Hari ini aku tidak berangkat sekolah. Aku sudah meminta dengan Duma untuk membuatkan surat izin. Lagipula, di sekolah saat ini sedang melaksanakan kegiatan class meeting dengan mengadakan berbagai lomba yang peserta nya itu sendiri masing-masing perwakilan dari kelas. Karena, memang hari ini juga adalah hari kepulangan ibu dari rumah sakit, dan aku pun harus membantu nya. Jika bukan aku, tidak mungkin ayah ingin membantu ibu. Ngomong-ngomong tentang ayah, semenjak malam itu, dimana malam ayah dan ibu bertengkar di rumah sakit, ayah tidak pernah datang lagi ke sini. Di rumah juga, ketika aku pulang ke rumah aku tidak pernah bertemu dengan ayah.

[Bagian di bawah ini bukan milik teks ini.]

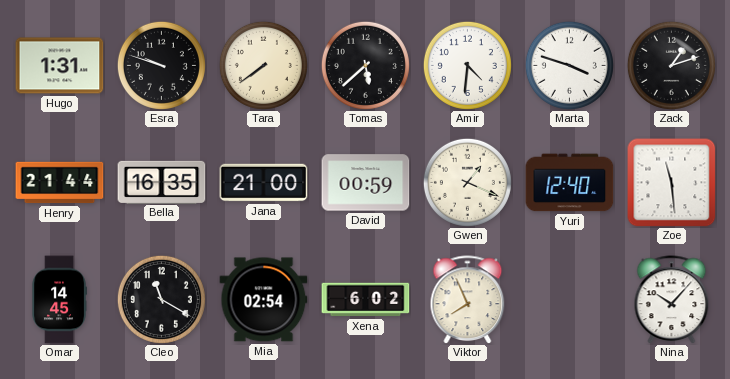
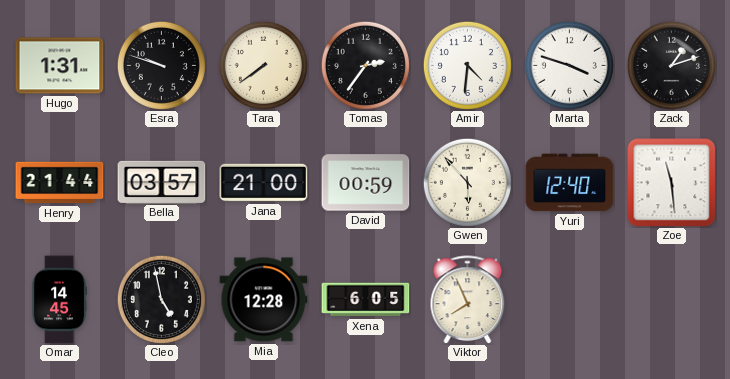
Tomas: 5:38 -> 2:36
Bella: 16:35 -> 03:57
Gwen: 1:19 -> 5:53
Cleo: 11:20 -> 4:58
Mia: 02:54 -> 12:28
Xena: 6:02 -> 6:05
Nina: 10:07 -> none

"Ayo Bu, taxi nya udah nunggu di depan," ucap ku sambil menjinjing tas. Ibu pun dengan sigap bangun dari duduk nya. Aku juga tak lupa menuntun ibu. Untuk masalah administrasi ibu di rumah sakit, ibu bilang semuanya sudah lunas. Ibu membayar nya dari uang tabungan nya sendiri, begitulah ibu bilang kepada ku. Aku membukakan pintu mobil untuk ibu, setelah itu aku pun menyusul ibu untuk duduk di sebelah nya. Taxi pun berjalan mengantarkan kami pulang ke rumah.
---
"Terima kasih pak," ucap ku ketika aku dan ibu sudah turun dari mobil. Lalu, aku dan ibu pun langsung saja berjalan menuju pintu masuk. Aku mencoba untuk membuka pintu rumah, namun tidak terbuka. Kalau di kunci seperti ini berarti ayah sedang tidak ada di rumah. Mungkin ia sedang keluyuran tidak jelas menggunakan motor matic nya itu.

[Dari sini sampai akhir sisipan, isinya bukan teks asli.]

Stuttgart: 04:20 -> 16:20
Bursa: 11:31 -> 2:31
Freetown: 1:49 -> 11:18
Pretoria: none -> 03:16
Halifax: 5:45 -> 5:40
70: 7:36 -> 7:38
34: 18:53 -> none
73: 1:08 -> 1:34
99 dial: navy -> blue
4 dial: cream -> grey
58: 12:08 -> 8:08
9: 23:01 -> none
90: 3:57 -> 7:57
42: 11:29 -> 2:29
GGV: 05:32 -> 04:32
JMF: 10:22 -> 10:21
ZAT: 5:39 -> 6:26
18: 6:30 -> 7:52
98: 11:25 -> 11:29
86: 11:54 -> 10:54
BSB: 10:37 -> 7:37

"Sebentar ya Bu, aku buka dulu kunci pintu nya," ucap ku. Ibu pun mengangguk. Aku merogoh saku celana ku untuk mengambil sebuah kunci, lalu aku memasukkan kunci tersebut ke lubang pintu dan memutar nya. Aku pun dengan segera membuka pintu tersebut.

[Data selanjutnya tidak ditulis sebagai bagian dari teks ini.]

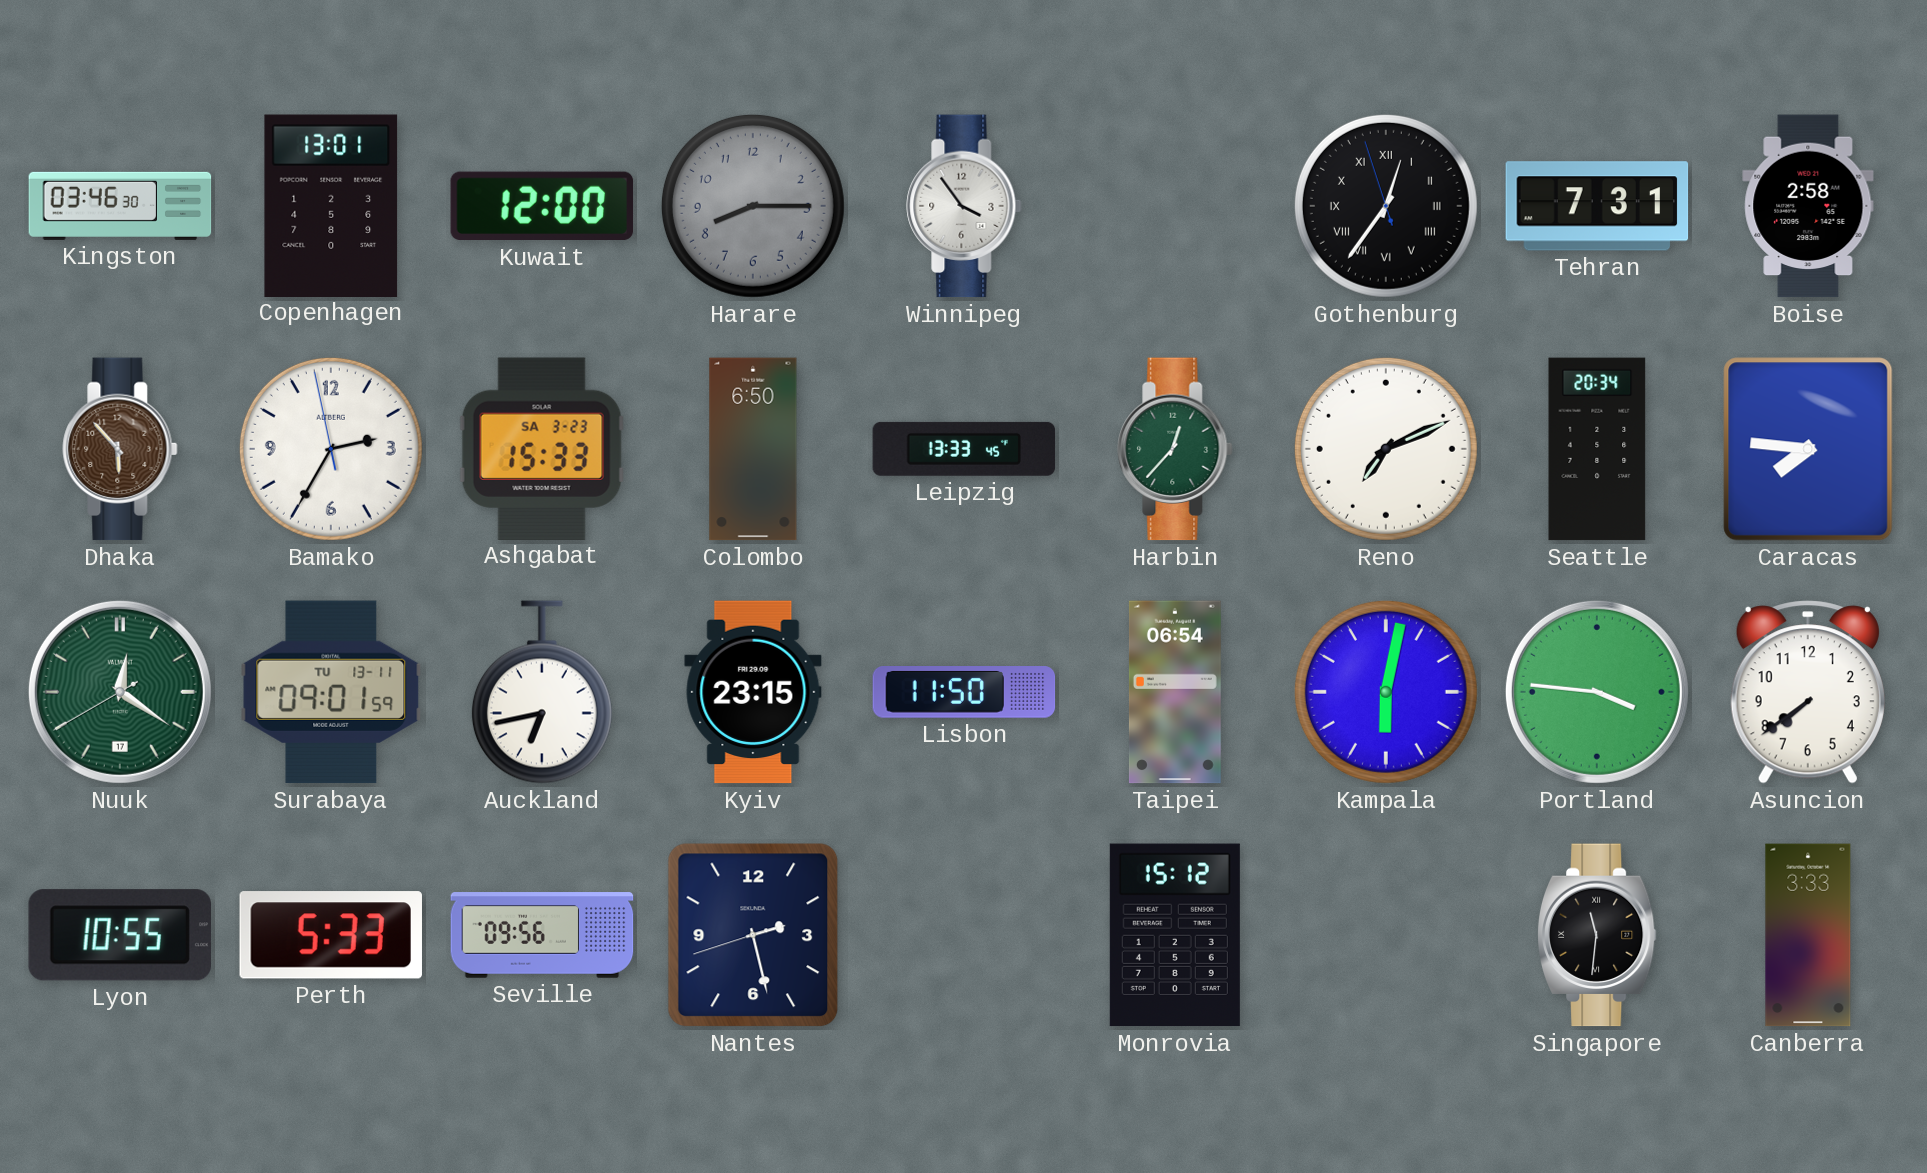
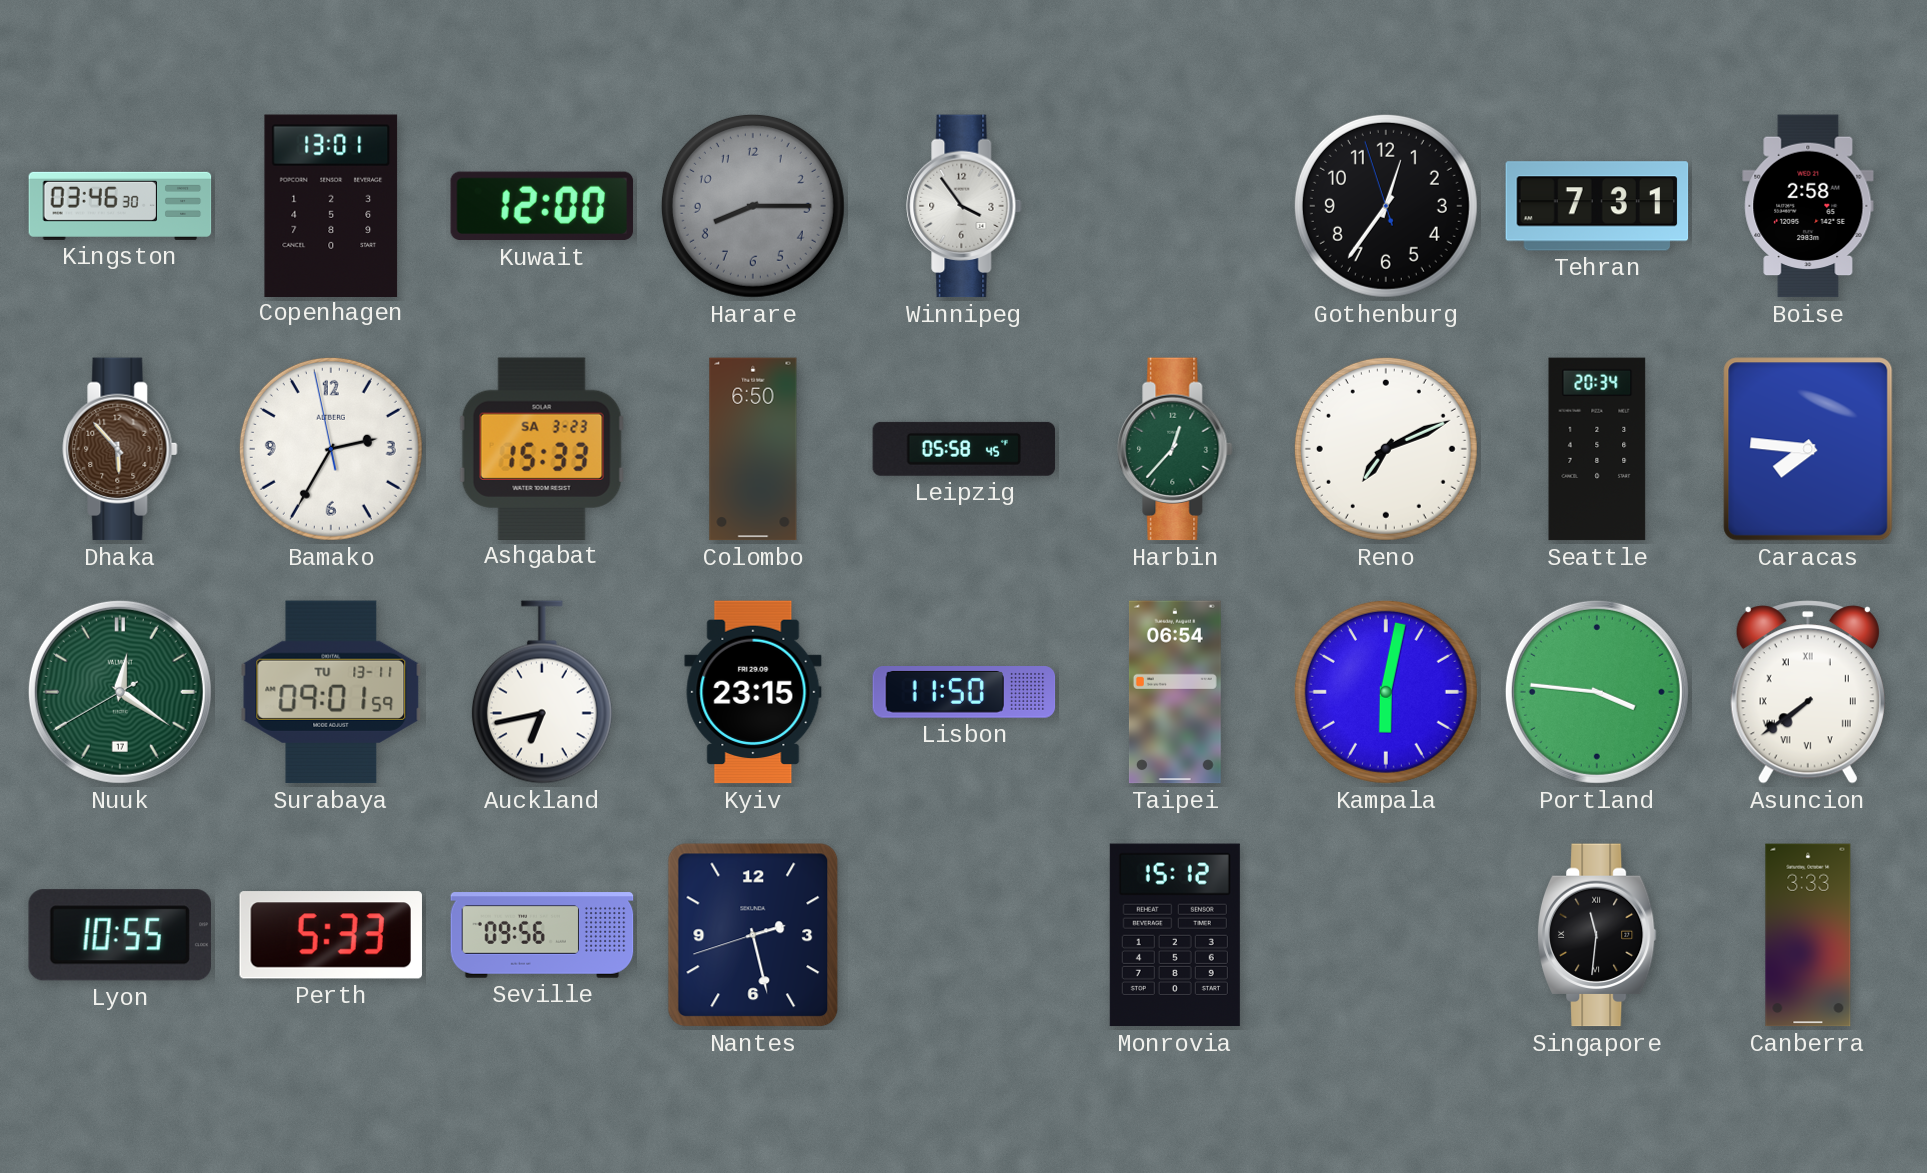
Gothenburg numerals: Roman -> Arabic
Leipzig: 13:33 -> 05:58
Asuncion numerals: Arabic -> Roman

"Ayo Bu, masuk," ajak ku kepada ibu yang sedang berdiri menyenderkan badannya ke dinding. Kemudian, ibu pun masuk duluan dengan aku menyusul nya di belakang nya dengan tangan ku menjinjing tas. Aku melihat keadaan rumah masih sangat rapi. Apa mungkin ayah tidak pernah tidur di rumah? Tapi, tidak mungkin. Jika ayah tidak tidur di rumah, lantas dimana ia akan tidur. Sudahlah, aku tidak mau pusing. Masih banyak hal-hal yang lebih penting yang harus aku pikirkan, terutama tentang kesehatan ibu saat ini. Aku menaruh tas yang ku jinjing di atas meja ruang tamu.
"Ibu, ayo ibu harus langsung istirahat," ucap ku. Tanpa banyak omong, ibu mengangguk, menuruti ku. Aku mengantarkan ibu untuk menuju ke kamar nya. Aku langsung membuka pintu kamar ibu, namun lagi-lagi aku terkejut. Aku terkejut melihat ayah yang sedang tidur sambil berpelukan dengan seorang wanita di atas kasur tempat biasa ibu dan ayah tidur.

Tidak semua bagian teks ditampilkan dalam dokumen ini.